Twenty-five years ago, the first episode of Blossom aired on NBC. Although the pilot had some marked differences from the way the series unfolded (among other things, different actors played Blossom’s parents, and they weren’t divorced), precocious teenager Blossom Russo (Mayim Bialik) possessed the same spunk and worldly demeanor that made her an eventual hero to pre-teens and teenage girls.
When Blossom returned six months later, in January 1991, the show’s premise had crystallized: Blossom and her older brothers—recovering addict Tony (Michael Stoyanov) and dolitish jock Joey (Joey Lawrence)—were dealing with their parents’ divorce and absent mom (Melissa Manchester). More often than not, the sitcom focused on Blossom trying to navigate adolescence, but in real, relatable ways. In fact, Blossom resonated so much because it didn’t sanitize or gloss over the things she dealt with: getting her period, becoming interested in sex, being physically assaulted by a date, navigating dating and high school drama, Tony’s relapse, or her dad (Ted Wass) starting to date again. Blossom and best friend Six (Jenna von Oÿ) were the perfect characters to usher in a decade where strong, smart, interesting teenage girls (and women) permeated pop culture.

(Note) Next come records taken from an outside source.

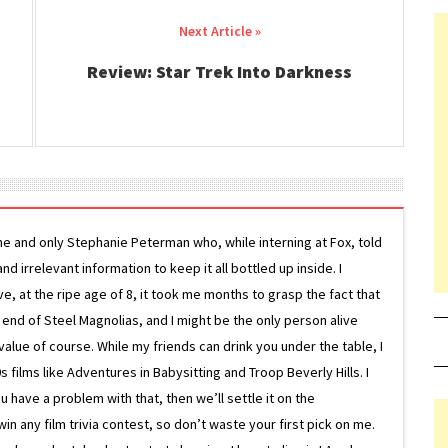
Review: Star Trek Into Darkness
ne and only Stephanie Peterman who, while interning at Fox, told
d irrelevant information to keep it all bottled up inside. I
ive, at the ripe age of 8, it took me months to grasp the fact that
e end of Steel Magnolias, and I might be the only person alive
lue of course. While my friends can drink you under the table, I
 films like Adventures in Babysitting and Troop Beverly Hills. I
 have a problem with that, then we’ll settle it on the
in any film trivia contest, so don’t waste your first pick on me.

But Blossom also had a self-referential sense of humor that was way before its time. (Witness when Blossom and Six are discussing sitcom dos and don’ts at the start of a Season 5 episode.) And the show wasn’t afraid to leverage its sitcom status in order to let fantasy creep in, such as when Blossom and Alf have a tête-à-tête, or when she gets advice from Mrs. Huxtable (Phylicia Rashad), or she imagines she’s a pop star a la Madonna. In this sense, the series was a refreshing, female-driven counterpoint to contemporary shows Doogie Howser, M.D. and Parker Lewis Can’t Lose, both of which had preternaturally smart main characters.
Throughout all of this, Blossom Russo became a fashion icon to legions of girls, mainly by erring on the accessible side of quirky. She took what was popular—overalls, vests, loud patterns, oversized shirts—and added funky flourishes that made her stand out: layers, a baggy sweater, weird jewelry, or a unique hat. (Blossom’s penchant for floppy hats is rightfully praised, although a bit overstated; as it was pointed out in 2014, Six wore cute headgear more.) In early seasons of the show, her headband game was also on point. Yet her style felt easily replicated: She wore the kind of age-appropriate outfits that kids with a meager allowance or budget could throw together.
According to a 2011 interview with Blossom costume designer Sherry Thompson, that’s exactly what started to happen. “During the second season, we became aware that girls across the country had spontaneously formed their own ‘Blossom Fashion Fan Clubs,’” she told Refinery29. “Girls who lived in or were visiting L.A. would come to watch the taping of the shows, and would sit in a large group all wearing their own versions of a Blossom outfit. Others would call or fax each other after the show aired to coordinate Blossom-inspired outfits for school the following day.”
Indeed, unlike Beverly Hills, 90210, whose fashion purposely felt glamorous and adult, or the mall-bland trendiness of the clothes on Saved By The Bell and California Dreams, Blossom’s style felt like an organic extension of the character. She wasn’t being fashionable to attract boys: Instead, Blossom was just being herself. In fact, despite dealing with typical teenage frustrations and confusing situations, she always seemed comfortable in her own skin; consequently, her clothes were an outward manifestation of this inner self-confidence. Blossom would decide to wear something ridiculous to school—because why not?—or throw on something risqué just to be rebellious. Or else she’d try on an outfit and dance around her bedroom to pop music because, well, when you don’t yet have a driver’s license, what else is there to do?
Bialik herself has remained an icon thanks to The Big Bang Theory and her extensive blogging and social media presence. But it’s no wonder that the effortless style and funkiness she cultivated on Blossom remains so beloved today, and an integral part of ’90s nostalgia culture. Well before grunge and alternative culture made looking different the norm, Blossom marched to the beat of a different drummer.